▶ [Required action] Write out the listing below exactly, and omit any images you find in it.

▶ [Supplied material]
..............................

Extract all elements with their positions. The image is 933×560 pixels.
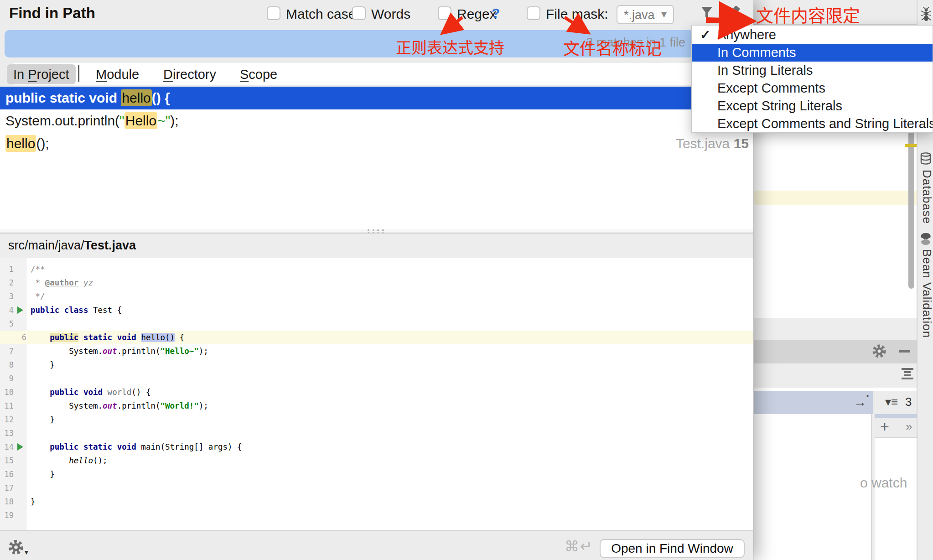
path-prefix: src/main/java/ (8, 239, 84, 252)
code-line: public static void hello() { (27, 331, 753, 344)
code-line (27, 426, 753, 440)
file-mask-label[interactable]: File mask: (546, 6, 608, 22)
dropdown-item-except-comments-and-string-literals[interactable]: Except Comments and String Literals (692, 115, 933, 133)
scope-tab-in-project[interactable]: In Project (7, 64, 76, 84)
gap (754, 388, 917, 391)
add-watch-icon[interactable]: + (880, 418, 889, 436)
find-in-path-dialog: Find in Path Match case Words Regex ? Fi… (0, 0, 753, 560)
words-label[interactable]: Words (371, 6, 410, 22)
error-stripe-mark[interactable] (905, 144, 917, 147)
variables-panel[interactable] (754, 414, 872, 560)
code-line: System.out.println("Hello~"); (27, 344, 753, 358)
debug-selected-frame-row[interactable]: → ▪ (754, 391, 873, 414)
frames-count-cell[interactable]: ▾≡ 3 (875, 391, 917, 414)
code-line: */ (27, 290, 753, 303)
editor-gutter: 12345678910111213141516171819 (0, 258, 26, 530)
open-in-find-window-button[interactable]: Open in Find Window (600, 539, 745, 558)
line-number: 13 (0, 426, 14, 440)
debug-panels: → ▪ ▾≡ 3 + » o watch (754, 318, 917, 560)
code-line: } (27, 358, 753, 372)
code-line: System.out.println("World!"); (27, 399, 753, 413)
database-icon[interactable] (920, 152, 932, 165)
divider (754, 363, 917, 363)
line-number: 4 (0, 303, 14, 317)
result-row[interactable]: hello();Test.java 15 (0, 132, 753, 155)
result-file-label: Test.java 15 (676, 132, 749, 155)
tool-button-bean-validation[interactable]: Bean Validation (920, 249, 933, 338)
settings-gear-button[interactable]: ▼ (8, 539, 32, 558)
code-line: /** (27, 262, 753, 276)
watches-panel[interactable] (875, 438, 917, 560)
line-number: 5 (0, 317, 14, 331)
code-line (27, 372, 753, 385)
code-line (27, 508, 753, 522)
code-line: } (27, 467, 753, 481)
watches-empty-text: o watch (860, 475, 907, 491)
chevron-down-icon: ▾ (661, 8, 667, 21)
frames-menu-icon[interactable]: ▾≡ (885, 395, 898, 409)
line-number: 1 (0, 262, 14, 276)
annotation-regex-support: 正则表达式支持 (396, 36, 504, 58)
regex-help-link[interactable]: ? (492, 5, 500, 21)
run-gutter-icon[interactable] (17, 443, 23, 451)
chevron-down-icon: ▼ (23, 549, 30, 556)
result-row[interactable]: public static void hello() { (0, 87, 753, 109)
bean-validation-icon[interactable] (920, 233, 932, 245)
dropdown-item-except-string-literals[interactable]: Except String Literals (692, 97, 933, 115)
code-line: } (27, 413, 753, 426)
watches-toolbar: + » (875, 418, 917, 438)
dialog-title: Find in Path (9, 5, 95, 22)
line-number: 9 (0, 372, 14, 385)
preview-file-path: src/main/java/Test.java (0, 233, 753, 257)
editor-current-line-highlight (754, 191, 917, 205)
code-line: public void world() { (27, 385, 753, 399)
regex-checkbox[interactable] (438, 6, 451, 20)
divider (754, 340, 917, 363)
match-case-label[interactable]: Match case (286, 6, 356, 22)
line-number: 11 (0, 399, 14, 413)
editor-scrollbar[interactable] (908, 131, 914, 289)
dropdown-item-anywhere[interactable]: ✓Anywhere (692, 26, 933, 44)
line-number: 14 (0, 440, 14, 454)
file-name: Test.java (84, 239, 136, 252)
line-number: 15 (0, 454, 14, 467)
run-to-cursor-icon[interactable]: → (854, 395, 866, 410)
match-case-checkbox[interactable] (267, 6, 280, 20)
more-icon[interactable]: » (906, 420, 912, 434)
pin-window-icon[interactable] (727, 5, 743, 24)
scope-tab-scope[interactable]: Scope (233, 64, 284, 84)
frames-strip (875, 414, 917, 418)
regex-label[interactable]: Regex (457, 6, 497, 22)
panel-gear-icon[interactable] (872, 344, 886, 358)
run-gutter-icon[interactable] (17, 306, 23, 314)
file-mask-value: *.java (624, 8, 655, 22)
line-number: 18 (0, 495, 14, 508)
line-number: 2 (0, 276, 14, 290)
tool-button-database[interactable]: Database (920, 170, 933, 224)
minimize-icon[interactable] (899, 350, 910, 353)
code-preview[interactable]: 12345678910111213141516171819 /** * @aut… (0, 258, 753, 530)
file-mask-checkbox[interactable] (527, 6, 540, 20)
scope-tab-module[interactable]: Module (89, 64, 145, 84)
code-line: public static void main(String[] args) { (27, 440, 753, 454)
dropdown-item-except-comments[interactable]: Except Comments (692, 79, 933, 97)
code-line (27, 481, 753, 495)
run-to-cursor-dot: ▪ (866, 392, 869, 399)
words-checkbox[interactable] (352, 6, 366, 20)
divider (657, 6, 657, 23)
line-number: 8 (0, 358, 14, 372)
code-line: public class Test { (27, 303, 753, 317)
frames-count: 3 (905, 395, 912, 409)
scope-tab-directory[interactable]: Directory (157, 64, 223, 84)
search-context-dropdown: ✓AnywhereIn CommentsIn String LiteralsEx… (691, 25, 933, 133)
splitter-handle[interactable] (0, 229, 753, 233)
dropdown-item-in-string-literals[interactable]: In String Literals (692, 62, 933, 79)
line-number: 3 (0, 290, 14, 303)
collapse-stack-icon[interactable] (901, 368, 914, 379)
file-mask-select[interactable]: *.java ▾ (617, 5, 674, 24)
result-row[interactable]: System.out.println("Hello~"); (0, 109, 753, 132)
line-number: 16 (0, 467, 14, 481)
filter-results-icon[interactable] (700, 6, 713, 22)
dropdown-item-in-comments[interactable]: In Comments (692, 44, 933, 62)
ant-icon[interactable] (920, 7, 932, 22)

..............................

▶ [Response to this task]
Extract all elements with their positions. The image is 933×560 pixels.
path-prefix: src/main/java/ (8, 239, 84, 252)
code-line: public static void hello() { (27, 331, 753, 344)
code-line (27, 426, 753, 440)
file-mask-label[interactable]: File mask: (546, 6, 608, 22)
dropdown-item-except-comments-and-string-literals[interactable]: Except Comments and String Literals (692, 115, 933, 133)
scope-tab-in-project[interactable]: In Project (7, 64, 76, 84)
gap (754, 388, 917, 391)
add-watch-icon[interactable]: + (880, 418, 889, 436)
find-in-path-dialog: Find in Path Match case Words Regex ? Fi… (0, 0, 753, 560)
words-label[interactable]: Words (371, 6, 410, 22)
error-stripe-mark[interactable] (905, 144, 917, 147)
variables-panel[interactable] (754, 414, 872, 560)
code-line: System.out.println("Hello~"); (27, 344, 753, 358)
debug-selected-frame-row[interactable]: → ▪ (754, 391, 873, 414)
frames-count-cell[interactable]: ▾≡ 3 (875, 391, 917, 414)
code-line: */ (27, 290, 753, 303)
editor-gutter: 12345678910111213141516171819 (0, 258, 26, 530)
open-in-find-window-button[interactable]: Open in Find Window (600, 539, 745, 558)
line-number: 13 (0, 426, 14, 440)
debug-panels: → ▪ ▾≡ 3 + » o watch (754, 318, 917, 560)
code-line: } (27, 358, 753, 372)
code-line: System.out.println("World!"); (27, 399, 753, 413)
database-icon[interactable] (920, 152, 932, 165)
divider (754, 363, 917, 363)
line-number: 4 (0, 303, 14, 317)
result-row[interactable]: hello();Test.java 15 (0, 132, 753, 155)
result-file-label: Test.java 15 (676, 132, 749, 155)
tool-button-bean-validation[interactable]: Bean Validation (920, 249, 933, 338)
settings-gear-button[interactable]: ▼ (8, 539, 32, 558)
code-line: /** (27, 262, 753, 276)
watches-panel[interactable] (875, 438, 917, 560)
line-number: 5 (0, 317, 14, 331)
code-line (27, 372, 753, 385)
code-line (27, 508, 753, 522)
code-line: } (27, 467, 753, 481)
watches-empty-text: o watch (860, 475, 907, 491)
chevron-down-icon: ▾ (661, 8, 667, 21)
frames-menu-icon[interactable]: ▾≡ (885, 395, 898, 409)
line-number: 1 (0, 262, 14, 276)
annotation-regex-support: 正则表达式支持 (396, 36, 504, 58)
regex-help-link[interactable]: ? (492, 5, 500, 21)
run-gutter-icon[interactable] (17, 443, 23, 451)
chevron-down-icon: ▼ (23, 549, 30, 556)
result-row[interactable]: public static void hello() { (0, 87, 753, 109)
bean-validation-icon[interactable] (920, 233, 932, 245)
dropdown-item-except-string-literals[interactable]: Except String Literals (692, 97, 933, 115)
code-line: } (27, 413, 753, 426)
watches-toolbar: + » (875, 418, 917, 438)
dialog-title: Find in Path (9, 5, 95, 22)
line-number: 9 (0, 372, 14, 385)
preview-file-path: src/main/java/Test.java (0, 233, 753, 257)
editor-current-line-highlight (754, 191, 917, 205)
code-line: public void world() { (27, 385, 753, 399)
regex-checkbox[interactable] (438, 6, 451, 20)
divider (754, 340, 917, 363)
match-case-label[interactable]: Match case (286, 6, 356, 22)
line-number: 11 (0, 399, 14, 413)
editor-scrollbar[interactable] (908, 131, 914, 289)
dropdown-item-anywhere[interactable]: ✓Anywhere (692, 26, 933, 44)
line-number: 14 (0, 440, 14, 454)
file-name: Test.java (84, 239, 136, 252)
line-number: 15 (0, 454, 14, 467)
run-to-cursor-icon[interactable]: → (854, 395, 866, 410)
match-case-checkbox[interactable] (267, 6, 280, 20)
more-icon[interactable]: » (906, 420, 912, 434)
pin-window-icon[interactable] (727, 5, 743, 24)
scope-tab-scope[interactable]: Scope (233, 64, 284, 84)
frames-strip (875, 414, 917, 418)
regex-label[interactable]: Regex (457, 6, 497, 22)
panel-gear-icon[interactable] (872, 344, 886, 358)
run-gutter-icon[interactable] (17, 306, 23, 314)
file-mask-value: *.java (624, 8, 655, 22)
line-number: 18 (0, 495, 14, 508)
line-number: 2 (0, 276, 14, 290)
tool-button-database[interactable]: Database (920, 170, 933, 224)
minimize-icon[interactable] (899, 350, 910, 353)
code-preview[interactable]: 12345678910111213141516171819 /** * @aut… (0, 258, 753, 530)
file-mask-checkbox[interactable] (527, 6, 540, 20)
scope-tab-module[interactable]: Module (89, 64, 145, 84)
code-line: public static void main(String[] args) { (27, 440, 753, 454)
dropdown-item-except-comments[interactable]: Except Comments (692, 79, 933, 97)
code-line (27, 481, 753, 495)
run-to-cursor-dot: ▪ (866, 392, 869, 399)
words-checkbox[interactable] (352, 6, 366, 20)
divider (657, 6, 657, 23)
line-number: 8 (0, 358, 14, 372)
code-line: public class Test { (27, 303, 753, 317)
frames-count: 3 (905, 395, 912, 409)
scope-tab-directory[interactable]: Directory (157, 64, 223, 84)
search-context-dropdown: ✓AnywhereIn CommentsIn String LiteralsEx… (691, 25, 933, 133)
splitter-handle[interactable] (0, 229, 753, 233)
dropdown-item-in-string-literals[interactable]: In String Literals (692, 62, 933, 79)
line-number: 3 (0, 290, 14, 303)
collapse-stack-icon[interactable] (901, 368, 914, 379)
file-mask-select[interactable]: *.java ▾ (617, 5, 674, 24)
result-row[interactable]: System.out.println("Hello~"); (0, 109, 753, 132)
line-number: 16 (0, 467, 14, 481)
filter-results-icon[interactable] (700, 6, 713, 22)
dropdown-item-in-comments[interactable]: In Comments (692, 44, 933, 62)
ant-icon[interactable] (920, 7, 932, 22)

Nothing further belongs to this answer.